Wait, advertisers are no longer focused on selling things? Donovan says, no. Instead, they’re focused on inspiring consumers enough that they sell things to each other, by “liking” a company on Facebook, tweeting about an ad campaign, or Yelping a review.
Donovan: I could see a world in 10 years, where people proactively take on the responsibility of creating branded content on behalf of their favorite brand or product that they’re passionate about.
For most of us, recommendations from friends are more powerful than an ad, says Horizon Media analyst Brad Adgate. He says social media has turned us all into little advertising megaphones.
Brad Adgate: It’s no longer a top down approach where the advertiser will send a message down to consumers. We all have bully pulpits and there’s more of a give and take.
Adgate says more and more, we are using our bully pulpits to promote products to our friends. So really, the new Don Draper… is you.

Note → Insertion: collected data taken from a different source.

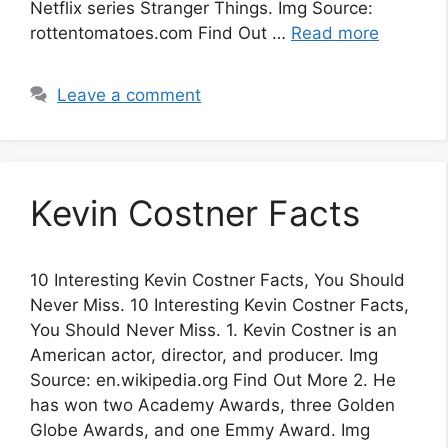
Netflix series Stranger Things. Img Source:
rottentomatoes.com Find Out …
Read more
Leave a comment
Kevin Costner Facts
10 Interesting Kevin Costner Facts, You Should
Never Miss. 10 Interesting Kevin Costner Facts,
You Should Never Miss. 1. Kevin Costner is an
American actor, director, and producer. Img
Source: en.wikipedia.org Find Out More 2. He
has won two Academy Awards, three Golden
Globe Awards, and one Emmy Award. Img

via Madison Avenue’s new advertising lords | Marketplace from American Public Media.
We’ve been working at creating ads that people want to hang up on their walls, menus that people want to take home with them and proudly hang on their refrigerator and most of all- instill trust in our clients brands through consistent messaging about what’s really important- the customers sense of success or personal well being created by doing business with our clients.
People don’t buy because of an ad- they buy because they think their life will be better if they own this product or use this service- without that emotional reinforcement, you’re not really creating a valuable business relationship- you’re just having a one night stand.